= Beginning of Section =

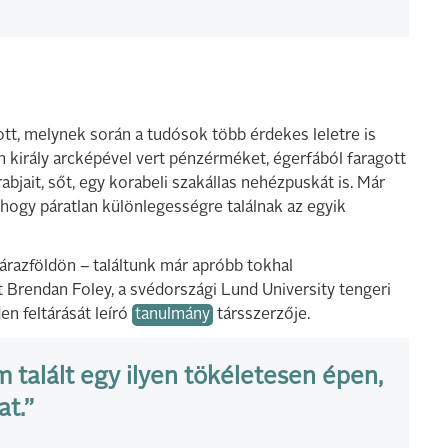
lott, melynek során a tudósok több érdekes leletre is
án király arcképével vert pénzérméket, égerfából faragott
abjait, sőt, egy korabeli szakállas nehézpuskát is. Már
, hogy páratlan különlegességre találnak az egyik
zárazföldön – találtunk már apróbb tokhal
 Brendan Foley, a svédországi Lund University tengeri
en feltárását leíró
tanulmány
társszerzője.
talált egy ilyen tökéletesen épen,
t.”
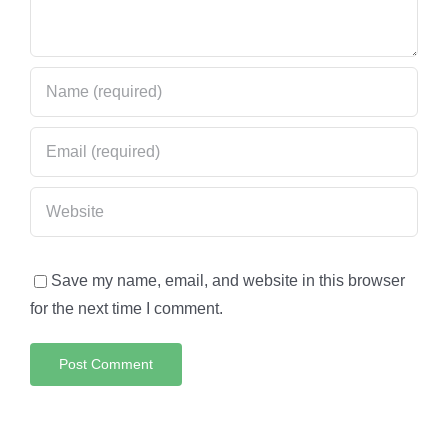
Save my name, email, and website in this browser
for the next time I comment.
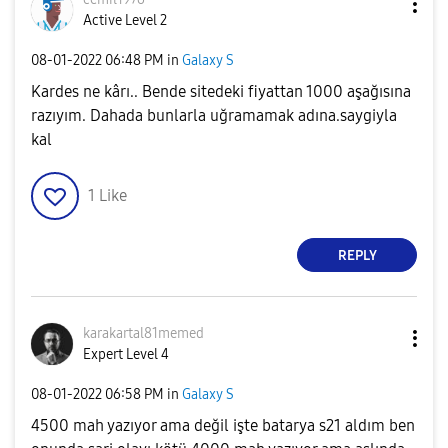
Active Level 2
‎08-01-2022
06:48 PM
in
Galaxy S
Kardes ne kârı.. Bende sitedeki fiyattan 1000 aşağısına
razıyım. Dahada bunlarla uğramamak adına.saygiyla
kal
1
Like
REPLY
karakartal81mem
ed
Expert Level 4
‎08-01-2022
06:58 PM
in
Galaxy S
4500 mah yazıyor ama değil işte batarya s21 aldım ben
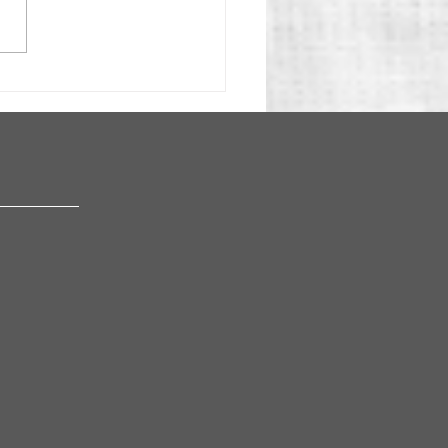
是日本酒？－新酒 VS 熟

= End of Section =

| Work item |
Reproduce the lines from the line containing "razıyım. Dahada bunlarla" through the end of the records above, exactly and inclusively, omitting pictures.

| Exercise output |
razıyım. Dahada bunlarla uğramamak adına.saygiyla
kal
1
Like
REPLY
karakartal81mem
ed
Expert Level 4
‎08-01-2022
06:58 PM
in
Galaxy S
4500 mah yazıyor ama değil işte batarya s21 aldım ben
是日本酒？－新酒 VS 熟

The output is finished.